The market expects the April CPI to have risen 0.5 percent, slower than in March, but it anticipates the core figure - which strips out volatile food and energy prices - will have risen 0.2 percent, a slightly larger jump than March's 0.1 percent increase. A report that suggests consumer costs are climbing much faster could frustrate investors hoping for an interest-rate cut from the Federal Reserve later in the year.

The Dow advanced 20.56, or 0.15 percent, to 13,346.78, after rising in the morning to a trading record of 13,383.76.

Broader stock indicators fell.
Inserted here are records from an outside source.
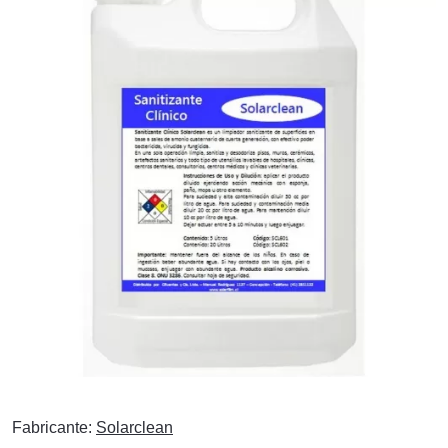
Fabricante:
Solarclean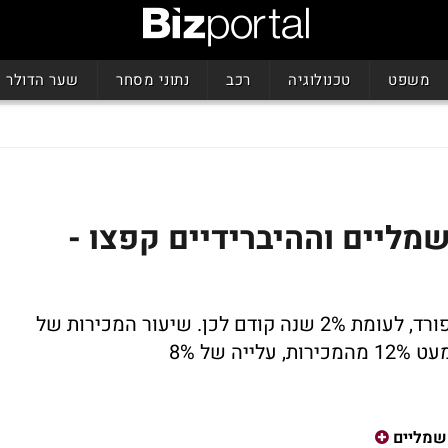
משפט
טכנולוגיה
רכב
נתוני מסחר
שער הדולר
מליים וההיברידיים קפצו -
כלי רכב חשמליים היוו כ-4% מסך מכירות פורד, לעומת 2% שנה קודם לכן. שיעור המכירות של
 של 8%
שמליים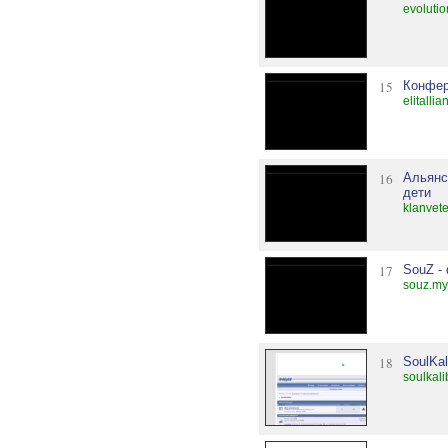
evoluti
15
Конфер
elitalli
16
Альянс
дети
klanvet
17
SouZ -
souz.my
18
SoulKal
soulkali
The Standard & Poor's 500 index declined 2.70, or 0.18 percent, to 1,503.15, and the Nasdaq composite index lost 15.78, or 0.62 percent, to 2,546.44.

Bonds fell slightly, as many investors stayed on the sidelines ahead of today's economic data, which will include the National Association of Home Builders' housing market index. The yield on the benchmark 10-year Treasury note edged up to 4.69 percent from 4.68 percent late Friday.

The dollar was mixed against other major currencies, while gold prices fell.

DaimlerChrysler rose $2.12, or 2.6 percent, to $84.12. Other automakers advanced as well, boosted by the Chrysler deal: General Motors, one of the 30 Dow components, rose $1.16, or 3.9 percent, to $30.62. Ford Motor Co. rose 34 cents, or 4.1 percent, to $8.71.

Merger-and-acquisition activity has played a big role in the stock market's surge over the last several months. Investors consider it a good sign that corporate America is faring well amid the economic slowdown.